Determining disease severity and activity in IBD can be done using endoscopic inflammation indices, and histologic scores. However, there can be certain flaws to using these methodologies such as intra-observer and inter-observer variability[40]. Studies using AI have been done to help control some of these factors. Bossuyt et al[41] developed a red density (RD) system, which was specific for endoscopic and histologic disease activity in UC patients, to help mitigate the observer bias by endoscopists. The study had 29 UC patients compared against 6 control patients using the RD score gained during colonoscopy[41]. The RD score was linked to the Robart’s Histologic Index in a multiple regression analysis and was found to be correlated with the RHI (r = 0.65, P < 0.00002) from the patients with UC[41]. The RD score from the control patients was also correlated with the RHI, Mayo endoscopic subscores (r = 0.76, P < 0.0001) and UC Endoscopic Index of Severity scores (r = 0.74, P < 0.0001), showing it correlated well with the validated tests[41]. A study done by Takenaka et al[40] used their algorithm, the deep neural network for evaluation of UC (DNUC), in 875 UC patients. The DNUC was developed using 40785 images from colonoscopies and 6885 biopsy results from 2012 UC patients[40]. The DNUC was able to identify patients in endoscopic remission with 90.1% accuracy and a kappa coefficient of 0.798 and identify patients in histologic remission with 92.2% accuracy and a kappa coefficient of 0.895 between the biopsy result and the DNUC[40]. The researchers concluded that it could be used to identify patients in remission and potentially avoid mucosal biopsy and analysis[40]. Stidham et al[42] created a 159-layer CNN using 16514 images from 3082 UC patients to help categorize patients groups in remission (Mayo subscore 0 or 1) to moderate to severe (Mayo subscore 2 or 3). The CNN had a positive predictive value of 0.87, sensitivity 83% and specificity of 96%[42]. The CNN was compared against human reviewers when assigned the Mayo scores, with a kappa coefficient of 0.84 for the CNN vs 0.86 for the human reviewers[42]. This shows that the AI is effectively able to help categorize patients into their respective severity stages[42].

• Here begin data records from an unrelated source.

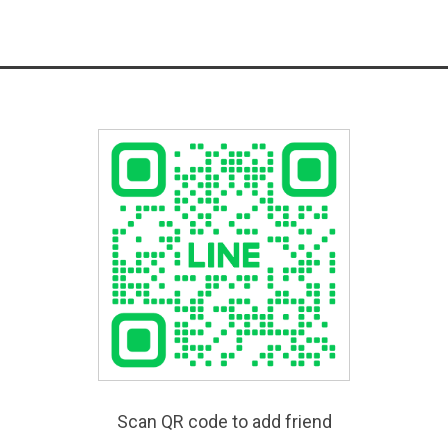
Scan QR code to add friend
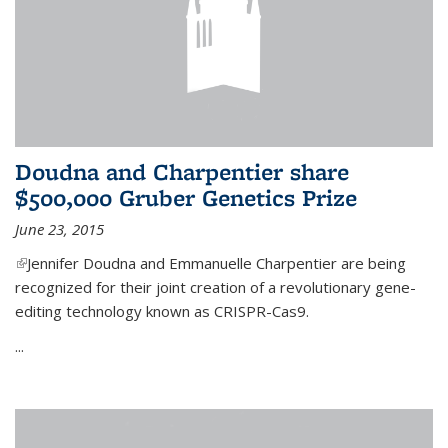
Doudna and Charpentier share
$500,000 Gruber Genetics Prize
June 23, 2015
(link is external)
Jennifer Doudna and Emmanuelle Charpentier are being
recognized for their joint creation of a revolutionary gene-
editing technology known as CRISPR-Cas9.
...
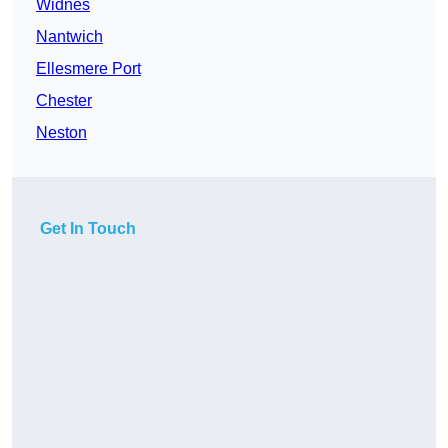
Widnes
Nantwich
Ellesmere Port
Chester
Neston
Get In Touch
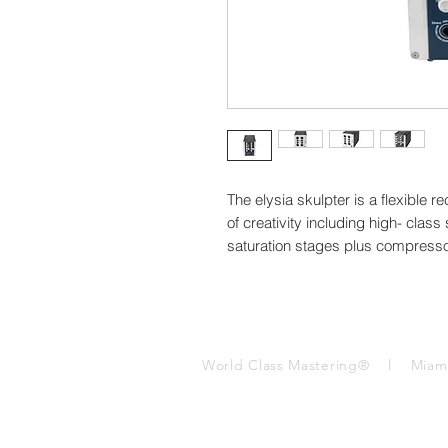
The elysia skulpter is a flexible r
of creativity including high- class
saturation stages plus compresso
World Class Mastering® l Mia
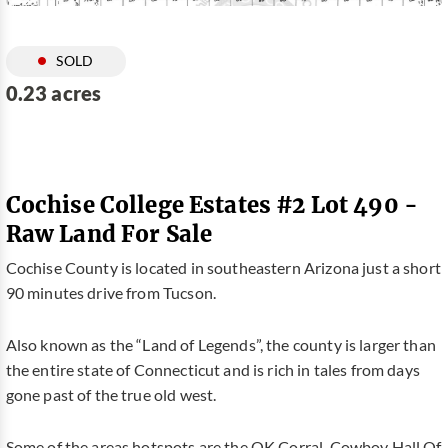
SOLD
0.23 acres
Cochise College Estates #2 Lot 490 -
Raw Land For Sale
Cochise County is located in southeastern Arizona just a short
90 minutes drive from Tucson.
Also known as the “Land of Legends”, the county is larger than
the entire state of Connecticut and is rich in tales from days
gone past of the true old west.
Some of the areas hotspots are the OK Corral, Cowboy Hall Of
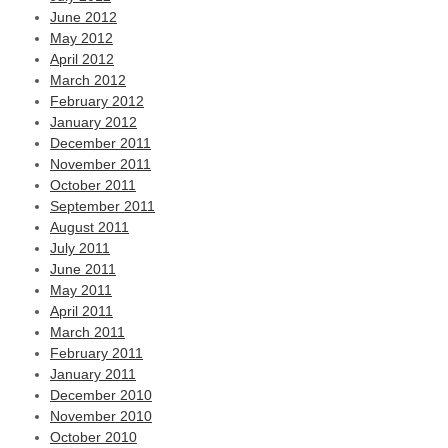
June 2012
May 2012
April 2012
March 2012
February 2012
January 2012
December 2011
November 2011
October 2011
September 2011
August 2011
July 2011
June 2011
May 2011
April 2011
March 2011
February 2011
January 2011
December 2010
November 2010
October 2010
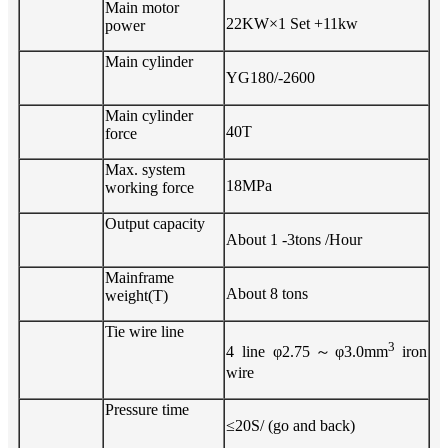
Main motor
22
KW×
1
Set
+11kw
power
Main cylinder
YG1
8
0/-
26
00
Main cylinder
4
0T
force
Max. system
18
MPa
working force
Output
capacity
About
1
-3
tons /Hour
Mainframe
About
8
tons
weight(T)
Tie wire line
3
4 line φ2.75
～
φ3.0m
m
iron
wire
Pressure time
≤
20
S/ (go and back)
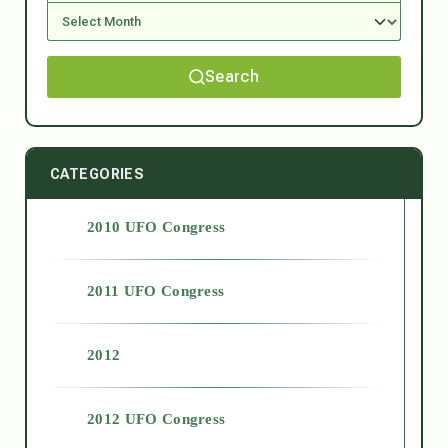
Search
CATEGORIES
2010 UFO Congress
2011 UFO Congress
2012
2012 UFO Congress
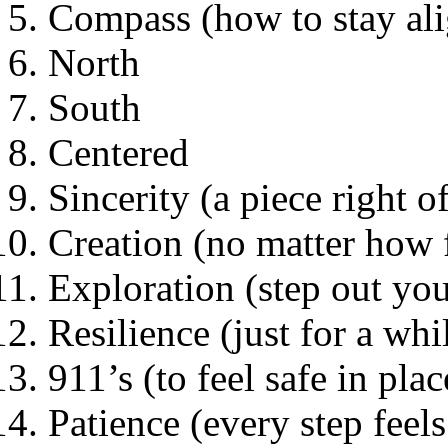
Compass (how to stay al
North
South
Centered
Sincerity (a piece right o
Creation (no matter how f
Exploration (step out yo
Resilience (just for a whi
911’s (to feel safe in plac
Patience (every step feels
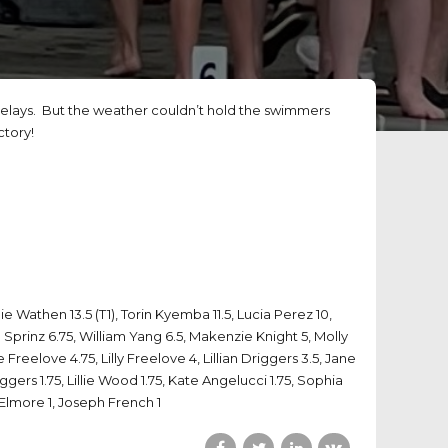
lays. But the weather couldn’t hold the swimmers
ctory!
ie Wathen 13.5 (T1), Torin Kyemba 11.5, Lucia Perez 10,
 Sprinz 6.75, William Yang 6.5, Makenzie Knight 5, Molly
reelove 4.75, Lilly Freelove 4, Lillian Driggers 3.5, Jane
gers 1.75, Lillie Wood 1.75, Kate Angelucci 1.75, Sophia
Elmore 1, Joseph French 1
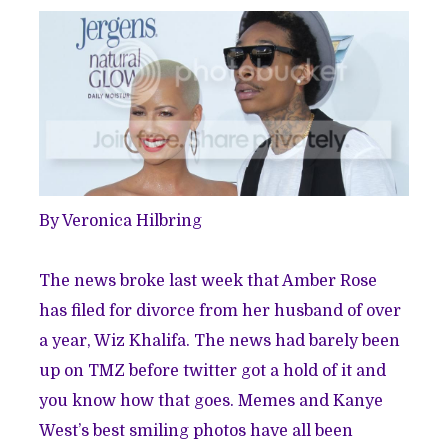
By Veronica Hilbring
The news broke last week that Amber Rose
has filed for divorce from her husband of over
a year, Wiz Khalifa. The news had barely been
up on TMZ before twitter got a hold of it and
you know how that goes. Memes and Kanye
West’s best smiling photos have all been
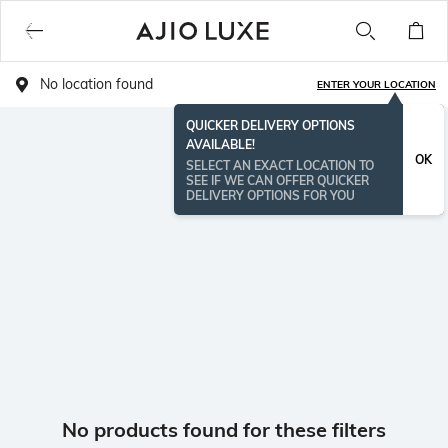
No location found
ENTER YOUR LOCATION
QUICKER DELIVERY OPTIONS
AVAILABLE!
OK
SELECT AN EXACT LOCATION TO
SEE IF WE CAN OFFER QUICKER
DELIVERY OPTIONS FOR YOU
No products found for these filters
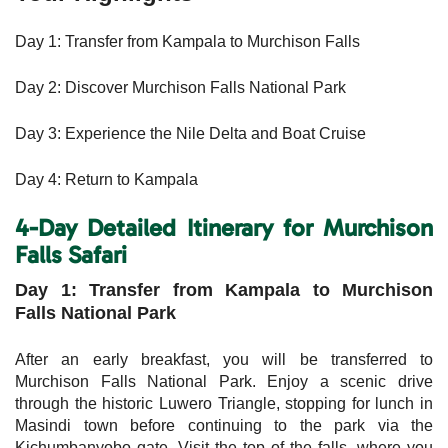
Day 1: Transfer from Kampala to Murchison Falls
Day 2: Discover Murchison Falls National Park
Day 3: Experience the Nile Delta and Boat Cruise
Day 4: Return to Kampala
4-Day Detailed Itinerary for Murchison
Falls Safari
Day 1: Transfer from Kampala to Murchison
Falls National Park
After an early breakfast, you will be transferred to
Murchison Falls National Park. Enjoy a scenic drive
through the historic Luwero Triangle, stopping for lunch in
Masindi town before continuing to the park via the
Kichumbanyobo gate. Visit the top of the falls, where you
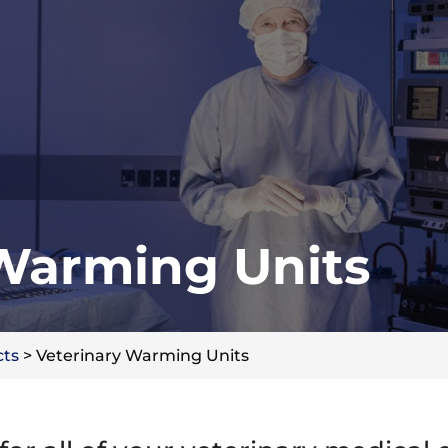
 Warming Units
cts
>
Veterinary Warming Units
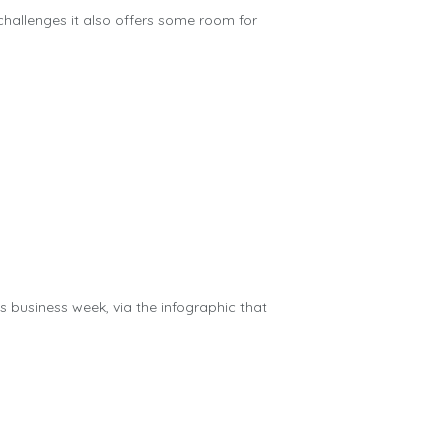
challenges it also offers some room for
us business week, via the infographic that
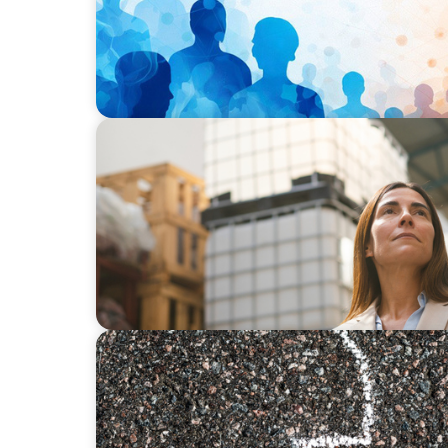
ARTICLES & PAPERS
A Third Generation Charts a New Course
BLOG
Is the Government Turning Its Back on Fam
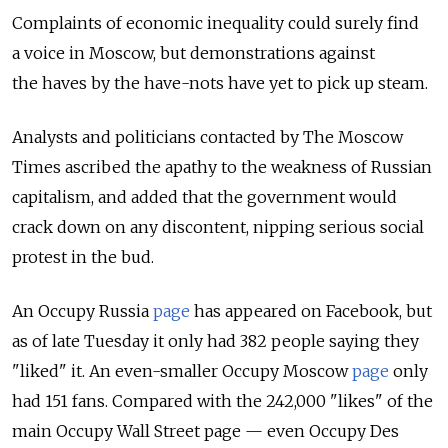
Complaints of economic inequality could surely find
a voice in Moscow, but demonstrations against
the haves by the have-nots have yet to pick up steam.
Analysts and politicians contacted by The Moscow
Times ascribed the apathy to the weakness of Russian
capitalism, and added that the government would
crack down on any discontent, nipping serious social
protest in the bud.
An Occupy Russia
page
has appeared on Facebook, but
as of late Tuesday it only had 382 people saying they
"liked" it. An even-smaller Occupy Moscow
page
only
had 151 fans. Compared with the 242,000 "likes" of the
main Occupy Wall Street page — even Occupy Des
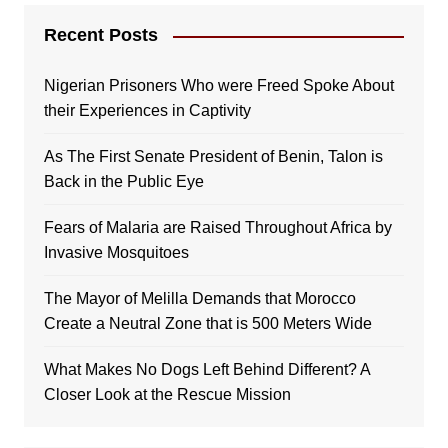
Recent Posts
Nigerian Prisoners Who were Freed Spoke About
their Experiences in Captivity
As The First Senate President of Benin, Talon is
Back in the Public Eye
Fears of Malaria are Raised Throughout Africa by
Invasive Mosquitoes
The Mayor of Melilla Demands that Morocco
Create a Neutral Zone that is 500 Meters Wide
What Makes No Dogs Left Behind Different? A
Closer Look at the Rescue Mission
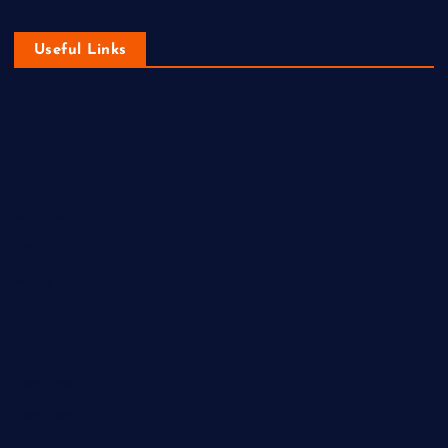
Useful Links
DIY
Economy
Fashion
Gaming
Health
Home
Lifestyle
New Look
Newness
Newsbeat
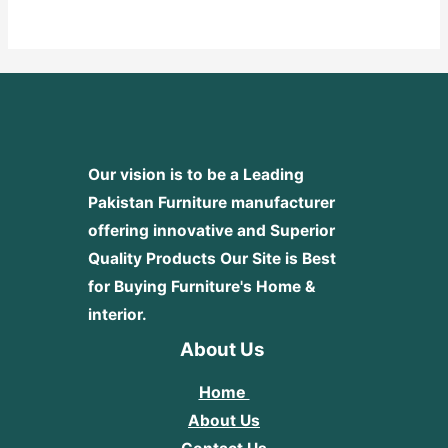
out
of
5
Our vision is to be a Leading
Pakistan Furniture manufacturer
offering innovative and Superior
Quality Products
Our Site is Best
for Buying Furniture's Home &
interior.
About Us
Home
About Us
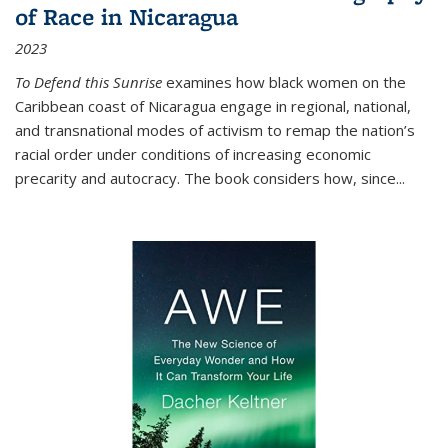
of Race in Nicaragua
2023
To Defend this Sunrise
examines how black women on the
Caribbean coast of Nicaragua engage in regional, national,
and transnational modes of activism to remap the nation’s
racial order under conditions of increasing economic
precarity and autocracy. The book considers how, since
...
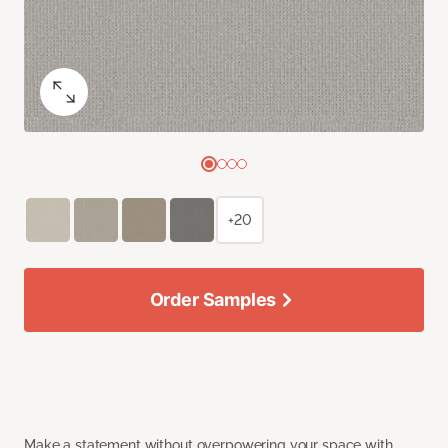
+20
Order Samples
Make a statement without overpowering your space with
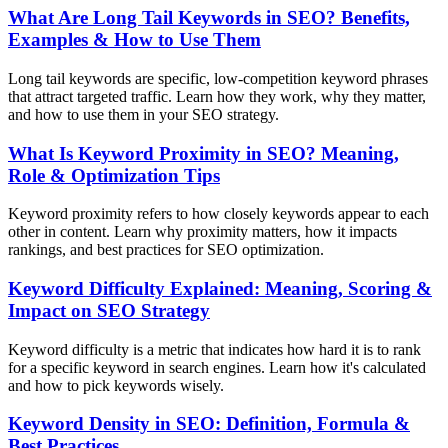
What Are Long Tail Keywords in SEO? Benefits,
Examples & How to Use Them
Long tail keywords are specific, low-competition keyword phrases
that attract targeted traffic. Learn how they work, why they matter,
and how to use them in your SEO strategy.
What Is Keyword Proximity in SEO? Meaning,
Role & Optimization Tips
Keyword proximity refers to how closely keywords appear to each
other in content. Learn why proximity matters, how it impacts
rankings, and best practices for SEO optimization.
Keyword Difficulty Explained: Meaning, Scoring &
Impact on SEO Strategy
Keyword difficulty is a metric that indicates how hard it is to rank
for a specific keyword in search engines. Learn how it's calculated
and how to pick keywords wisely.
Keyword Density in SEO: Definition, Formula &
Best Practices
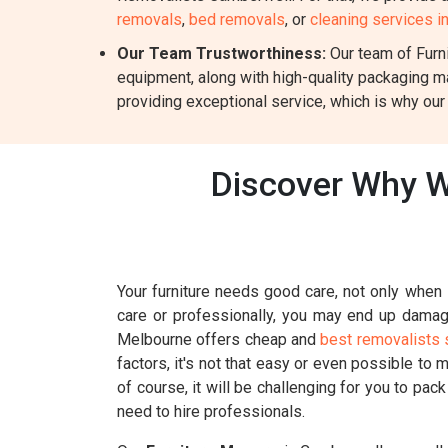
removals
,
bed removals
, or
cleaning services 
Our Team Trustworthiness:
Our team of Furni
equipment, along with high-quality packaging m
providing exceptional service, which is why our
Discover Why W
Your furniture needs good care, not only when i
care or professionally, you may end up damagin
Melbourne offers cheap and
best removalists 
factors, it's not that easy or even possible to 
of course, it will be challenging for you to pac
need to hire professionals.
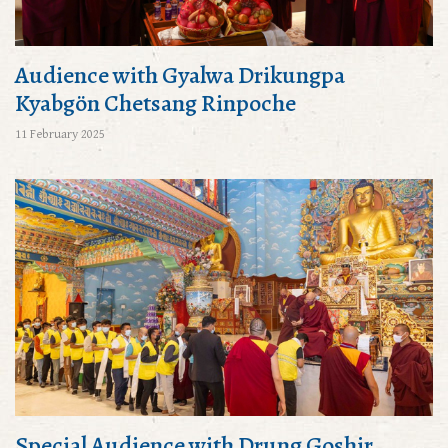
Audience with Gyalwa Drikungpa
Kyabgön Chetsang Rinpoche
11 February 2025
Special Audience with Drung Goshir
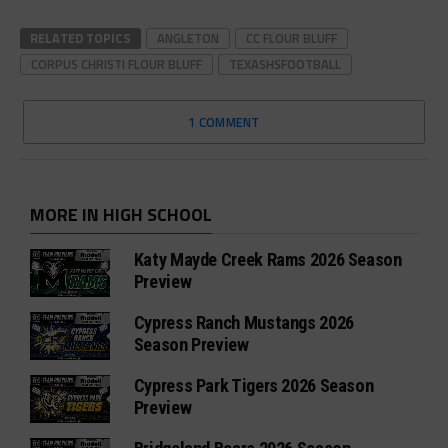
RELATED TOPICS
ANGLETON
CC FLOUR BLUFF
CORPUS CHRISTI FLOUR BLUFF
TEXASHSFOOTBALL
1 COMMENT
MORE IN HIGH SCHOOL
Katy Mayde Creek Rams 2026 Season
Preview
Cypress Ranch Mustangs 2026
Season Preview
Cypress Park Tigers 2026 Season
Preview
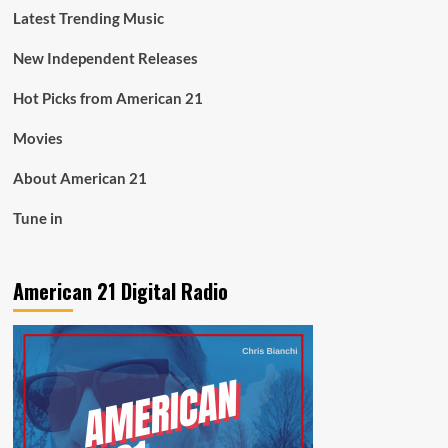
Latest Trending Music
New Independent Releases
Hot Picks from American 21
Movies
About American 21
Tune in
American 21 Digital Radio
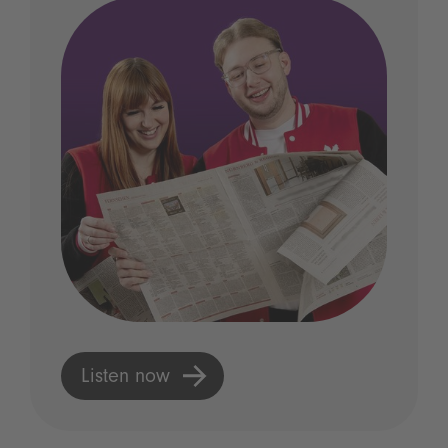
Listen now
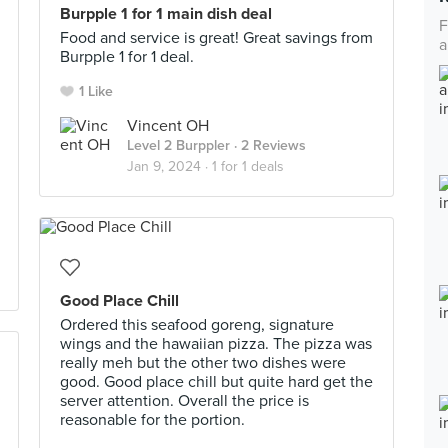
Burpple 1 for 1 main dish deal
F
Food and service is great! Great savings from
a
Burpple 1 for 1 deal.
1 Like
Vincent OH
Level 2 Burppler
· 2 Reviews
Jan 9, 2024 ·
1 for 1 deals
Good Place Chill
Ordered this seafood goreng, signature
wings and the hawaiian pizza. The pizza was
really meh but the other two dishes were
good. Good place chill but quite hard get the
server attention. Overall the price is
reasonable for the portion.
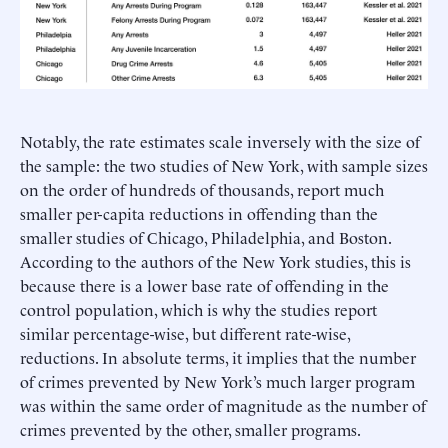
Notably, the rate estimates scale inversely with the size of
the sample: the two studies of New York, with sample sizes
on the order of hundreds of thousands, report much
smaller per-capita reductions in offending than the
smaller studies of Chicago, Philadelphia, and Boston.
According to the authors of the New York studies, this is
because there is a lower base rate of offending in the
control population, which is why the studies report
similar percentage-wise, but different rate-wise,
reductions. In absolute terms, it implies that the number
of crimes prevented by New York’s much larger program
was within the same order of magnitude as the number of
crimes prevented by the other, smaller programs.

Patients with IBD are at increased risk for CRC and it is important for these patients to undergo frequent surveillance. Guidelines differ depending on the medical society, but overall recommended intervals are from 1-5 years[43]. IBD surveillance guidelines and whether AI has a role in CRC detection has yet to be directly studied. A large reason for the lack of studies of AI and IBD has been due to IBD being an exclusion criterion for many of the early colonoscopic AI studies. A single study by Uttam et al[44] was one of the first to look at IBD and cancer risk, utilizing a three-dimensional nanoscale nuclear architecture mapping (nanoNAM). By analyzing 103 patients with IBD that were undergoing colonoscopy, their system measured for submicroscopic alterations in the intrinsic nuclear structure within epithelial cells and compared findings to histologic biopsies after 3 years. They found that their nanoNAM could identify colonic neoplasia with an AUC of 0.87, sensitivity of .81, and specificity of 0.82[44]. Additional studies on AI in IBD surveillance could help personalize surveillance strategies or guidelines for patients.
AI SYSTEMS IN PRACTICE
The most recent developments in clinical practice have been with the approval of several different devices: EndoBRAIN (Olympus Corporation, Tokyo, Japan), GI Genius (Cosmo Pharmaceuticals N.V., Dublin, Ireland), and WavSTAT4 (SpectraScience, Inc., San Diego, CA)[33,45,46]. EndoBRAIN is an AI-based system that is able to analyze pathologic features present on endoscopic imaging, and was developed and approved as a class II medical device[33]. In a multi-center study to determine the diagnostic accuracy of EndoBRAIN, their system was trained using 69142 endocytoscopic images taken from patients that had undergone endoscopy and the EndoBRAIN was compared against 30 endoscopists (20 trainees, 10 experts) with primary outcome of assessing neoplastic vs non-neoplastic lesions. Their results found that EndoBRAIN distinguished neoplastic from non-neoplastic lesions with 96.9% sensitivity, 94.3% specificity, which was higher than trainees and comparable to experts[33].
GI Genius has been approved by the FDA as an AI device to detect colonic lesions. GI Genius was compared to experienced endoscopists for colorectal polyp detection[45]. This system was trained on a data-set using white-light endoscopy videos in a randomized controlled trial and primarily looked at reaction time on a lesion as the primary endpoint. Results demonstrated that the AI system held a faster reaction time when compared with endoscopists in 82% of cases[45].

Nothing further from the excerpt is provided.